Banks Islands
"The pilot counted passengers twice, counted the bags, shrugged at neither, and took off into the cloud."
The Banks Islands lie at the northern end of the Vanuatu archipelago, close enough to the Solomon Islands that on a clear day you can see the arc of weather systems moving between them. There are six main islands in the group — Gaua, Vanua Lava, Santa Maria, Mota, Mota Lava, and Ureparapara — and between them they contain active volcanoes, lake systems hidden in calderas, waterfalls falling directly into the sea, and a total of roughly 12,000 people spread across villages that maintain some of the most intact traditional practices in the country. Tourist arrivals in the Banks, in a good year, are measured in the low hundreds.
Gaua
Gaua (also called Santa Maria) is the largest island in the Banks group and has one of the more extraordinary geographical arrangements I have encountered: a large freshwater lake, Lake Letas, sitting inside a volcanic caldera at 450 meters altitude, with an active vent — the Garet volcano — rising from the lake’s surface. The lake drains via a river that falls off the caldera rim in a 120-meter waterfall, the Siri Falls, which drops directly into the coastal forest below.
I reached the lake after a two-hour hike from the coast with a guide named Thomas, who was also responsible for his village’s kava garden and managed both responsibilities with equal seriousness. The lake surface, when we reached it, was olive-green and still, with a permanent column of white gas rising from the Garet vent in the center. Seabirds circled the vent at high altitude. The contrast between the steaming volcano and the flat water around it was completely unexpected.
Vanua Lava
Vanua Lava is the second-largest island in the Banks and has hot springs on its eastern coast where freshwater and seawater mix in pools at the sea’s edge — you can slide between hot and cold in about two meters of lateral movement. The island’s Sola village is the administrative center for the Banks group and has a simple guesthouse and a weekly plane service. From Sola, it is possible to organize boat transport to the smaller islands of Mota and Mota Lava, which have populations of a few hundred people each and no formal tourism infrastructure whatsoever.
Ureparapara
Ureparapara is the strangest-looking island in the group — the remnant of a massive volcanic caldera, partially collapsed, so that the sea has flooded one side of the crater to create a deep horseshoe bay. The island is perhaps four kilometers across and home to about 250 people. I had no particular reason to go there and went anyway, on a cargo boat from Vanua Lava that took seven hours and delivered me to a village that responded to my arrival with the pleasant bemusement of people who had not been expecting anyone.
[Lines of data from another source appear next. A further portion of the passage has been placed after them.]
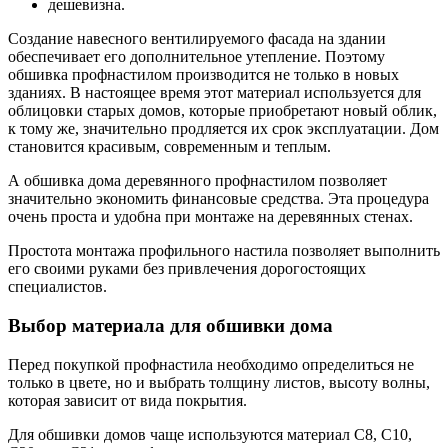
дешевизна.
Создание навесного вентилируемого фасада на здании
обеспечивает его дополнительное утепление. Поэтому
обшивка профнастилом производится не только в новых
зданиях. В настоящее время этот материал используется для
облицовки старых домов, которые приобретают новый облик,
к тому же, значительно продляется их срок эксплуатации. Дом
становится красивым, современным и теплым.
А обшивка дома деревянного профнастилом позволяет
значительно экономить финансовые средства. Эта процедура
очень проста и удобна при монтаже на деревянных стенах.
Простота монтажа профильного настила позволяет выполнить
его своими руками без привлечения дорогостоящих
специалистов.
Выбор материала для обшивки дома
Перед покупкой профнастила необходимо определиться не
только в цвете, но и выбрать толщину листов, высоту волны,
которая зависит от вида покрытия.
Для обшивки домов чаще используются материал С8, С10,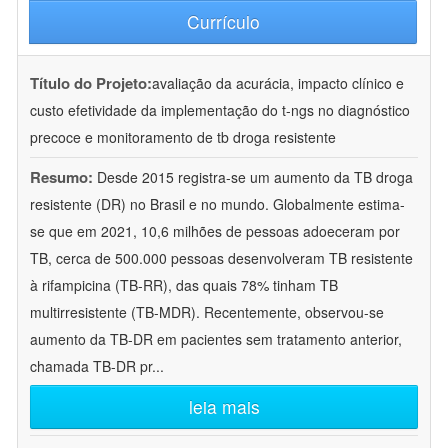
Currículo
Título do Projeto:
avaliação da acurácia, impacto clínico e
custo efetividade da implementação do t-ngs no diagnóstico
precoce e monitoramento de tb droga resistente
Resumo:
Desde 2015 registra-se um aumento da TB droga
resistente (DR) no Brasil e no mundo. Globalmente estima-
se que em 2021, 10,6 milhões de pessoas adoeceram por
TB, cerca de 500.000 pessoas desenvolveram TB resistente
à rifampicina (TB-RR), das quais 78% tinham TB
multirresistente (TB-MDR). Recentemente, observou-se
aumento da TB-DR em pacientes sem tratamento anterior,
chamada TB-DR pr
...
leia mais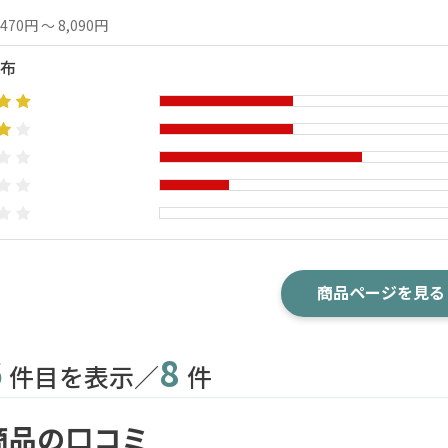
,470円 ～ 8,090円
布
商品ページを見る
6
8
件目を表示／
件
商品の口コミ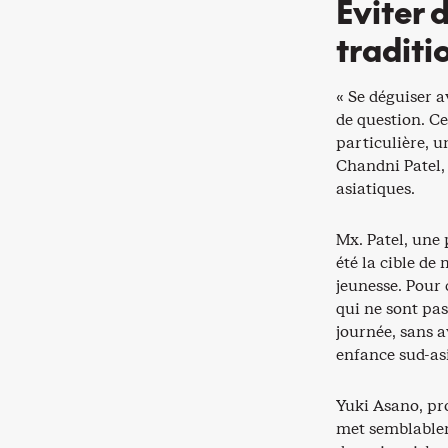
Éviter 
traditi
« Se déguiser a
de question. C
particulière, u
Chandni Patel,
asiatiques.
Mx. Patel, une
été la cible de
jeunesse. Pour
qui ne sont pa
journée, sans 
enfance sud-as
Yuki Asano, pr
met semblablem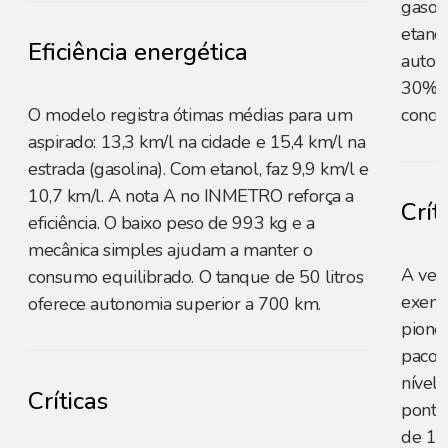
gasoli
etanol
Eficiência energética
auton
30% n
O modelo registra ótimas médias para um
concor
aspirado: 13,3 km/l na cidade e 15,4 km/l na
estrada (gasolina). Com etanol, faz 9,9 km/l e
10,7 km/l. A nota A no INMETRO reforça a
Crít
eficiência. O baixo peso de 993 kg e a
mecânica simples ajudam a manter o
A vers
consumo equilibrado. O tanque de 50 litros
exempl
oferece autonomia superior a 700 km.
pionei
pacot
nível 
Críticas
ponto
de 11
I stayed two nights. The guesthouse was a room in someone’s house. The food was garden produce and fish. The village had a generator that ran for three hours in the evenings, during which everyone charged their phones and watched a single television together in a room with no chairs. On the second night they let me join them.
Getting North
The Banks Islands are served by Air Vanuatu twice weekly from Port Vila via Santo. The planes are small and the schedules are subject to considerable flexibility. Cargo boats run between the islands irregularly. The correct approach is to arrive with a loose itinerary and enough time to accommodate the reality of island time, which is not laziness but a different relationship to the value of waiting.
When to go: May through October for the driest and calmest conditions — the Banks sit in the cyclone belt and the wet season (November through April) makes inter-island boat travel genuinely risky. Gaua’s caldera lake and Siri Falls are best after recent rain, so early dry season is the sweet spot.